### Task directions
From the records below, output exactly the lines starting at the line with "coaching@wert-frei.com" and ending at the line with "sprendimą nei bet", both of them included, but no pictures.

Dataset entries
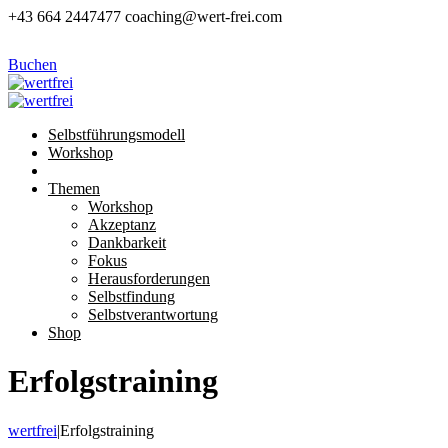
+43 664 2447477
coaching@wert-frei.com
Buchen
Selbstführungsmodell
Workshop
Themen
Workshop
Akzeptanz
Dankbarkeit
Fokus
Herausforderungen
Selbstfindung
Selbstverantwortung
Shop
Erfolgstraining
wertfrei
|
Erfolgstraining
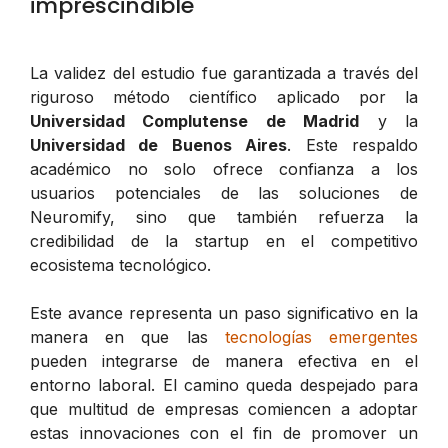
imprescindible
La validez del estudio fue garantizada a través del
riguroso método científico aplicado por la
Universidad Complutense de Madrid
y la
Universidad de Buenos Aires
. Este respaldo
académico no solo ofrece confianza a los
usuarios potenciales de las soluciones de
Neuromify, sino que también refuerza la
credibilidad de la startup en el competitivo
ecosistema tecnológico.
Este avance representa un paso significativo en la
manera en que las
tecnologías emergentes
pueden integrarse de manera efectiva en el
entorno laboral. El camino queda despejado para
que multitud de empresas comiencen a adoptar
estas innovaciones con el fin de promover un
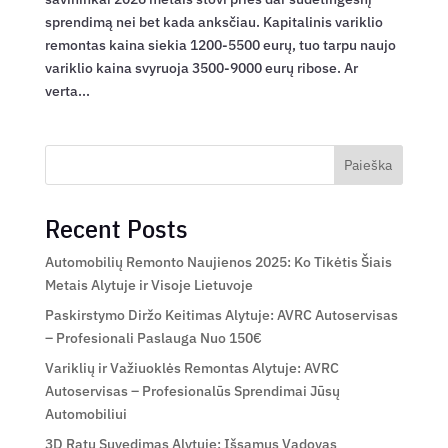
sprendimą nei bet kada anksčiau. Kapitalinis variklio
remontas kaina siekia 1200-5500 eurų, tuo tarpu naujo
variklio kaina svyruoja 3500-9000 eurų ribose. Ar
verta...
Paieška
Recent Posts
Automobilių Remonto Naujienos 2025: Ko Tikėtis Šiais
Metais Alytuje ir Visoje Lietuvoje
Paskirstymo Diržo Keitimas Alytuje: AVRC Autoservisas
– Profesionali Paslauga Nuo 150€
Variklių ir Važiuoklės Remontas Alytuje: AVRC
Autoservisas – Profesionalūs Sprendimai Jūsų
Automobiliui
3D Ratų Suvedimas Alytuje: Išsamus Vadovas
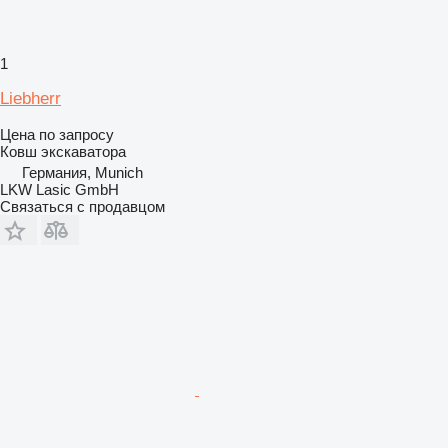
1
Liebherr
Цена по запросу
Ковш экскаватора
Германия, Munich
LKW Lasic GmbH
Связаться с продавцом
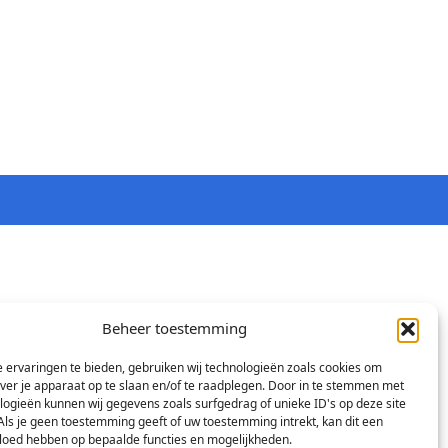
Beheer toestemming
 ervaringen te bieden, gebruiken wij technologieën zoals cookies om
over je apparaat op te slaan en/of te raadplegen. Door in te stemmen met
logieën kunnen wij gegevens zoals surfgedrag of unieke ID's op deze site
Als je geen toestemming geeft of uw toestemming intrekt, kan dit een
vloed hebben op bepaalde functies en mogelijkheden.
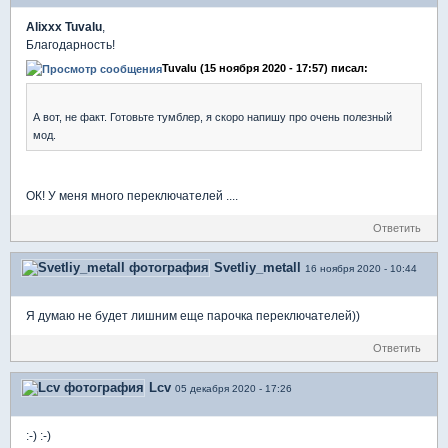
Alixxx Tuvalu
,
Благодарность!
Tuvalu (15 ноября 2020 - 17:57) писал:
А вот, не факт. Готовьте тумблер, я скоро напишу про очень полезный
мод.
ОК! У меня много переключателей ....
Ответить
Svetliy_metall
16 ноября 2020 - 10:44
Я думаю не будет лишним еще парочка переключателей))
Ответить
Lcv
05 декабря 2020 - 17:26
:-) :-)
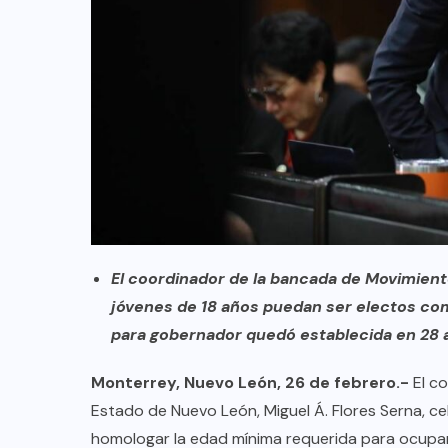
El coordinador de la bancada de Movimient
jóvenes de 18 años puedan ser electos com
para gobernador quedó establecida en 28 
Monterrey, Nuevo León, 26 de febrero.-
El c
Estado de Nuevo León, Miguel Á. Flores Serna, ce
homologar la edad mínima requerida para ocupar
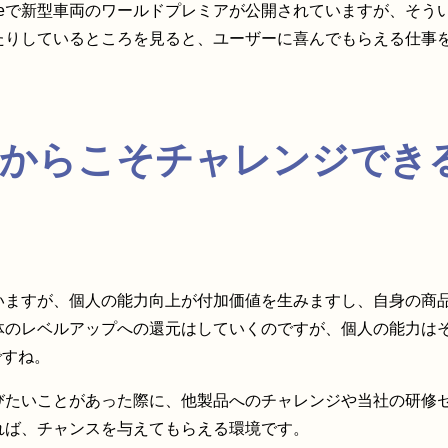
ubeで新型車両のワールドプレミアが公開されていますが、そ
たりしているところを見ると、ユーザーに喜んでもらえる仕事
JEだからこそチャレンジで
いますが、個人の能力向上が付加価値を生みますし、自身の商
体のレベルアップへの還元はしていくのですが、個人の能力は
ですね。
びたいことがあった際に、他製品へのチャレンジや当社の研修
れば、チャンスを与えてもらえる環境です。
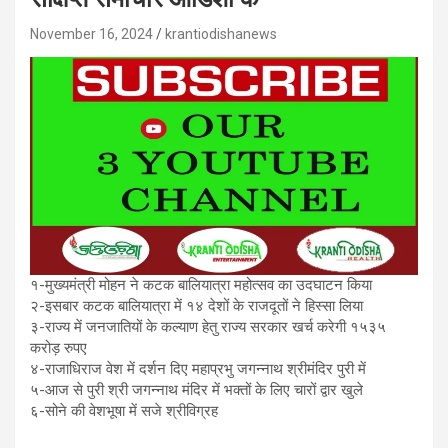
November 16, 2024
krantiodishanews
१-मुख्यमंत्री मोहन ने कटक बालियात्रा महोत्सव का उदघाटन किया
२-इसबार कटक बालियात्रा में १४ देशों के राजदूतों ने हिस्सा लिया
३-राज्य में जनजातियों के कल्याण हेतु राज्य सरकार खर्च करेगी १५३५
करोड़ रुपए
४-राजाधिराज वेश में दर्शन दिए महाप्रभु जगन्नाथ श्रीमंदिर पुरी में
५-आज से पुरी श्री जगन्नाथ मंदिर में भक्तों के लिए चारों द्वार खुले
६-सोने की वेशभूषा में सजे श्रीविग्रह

### Solved exercise
coaching@wert-frei.com
Buchen
Selbstführungsmodell
Workshop
Themen
Workshop
Akzeptanz
Dankbarkeit
Fokus
Herausforderungen
Selbstfindung
Selbstverantwortung
Shop
Erfolgstraining
wertfrei
|
Erfolgstraining
imprescindible
La validez del estudio fue garantizada a través del
riguroso método científico aplicado por la
Universidad Complutense de Madrid
y la
Universidad de Buenos Aires
. Este respaldo
académico no solo ofrece confianza a los
usuarios potenciales de las soluciones de
Neuromify, sino que también refuerza la
credibilidad de la startup en el competitivo
ecosistema tecnológico.
Este avance representa un paso significativo en la
manera en que las
tecnologías emergentes
pueden integrarse de manera efectiva en el
entorno laboral. El camino queda despejado para
que multitud de empresas comiencen a adoptar
estas innovaciones con el fin de promover un
sprendimą nei bet kada anksčiau. Kapitalinis variklio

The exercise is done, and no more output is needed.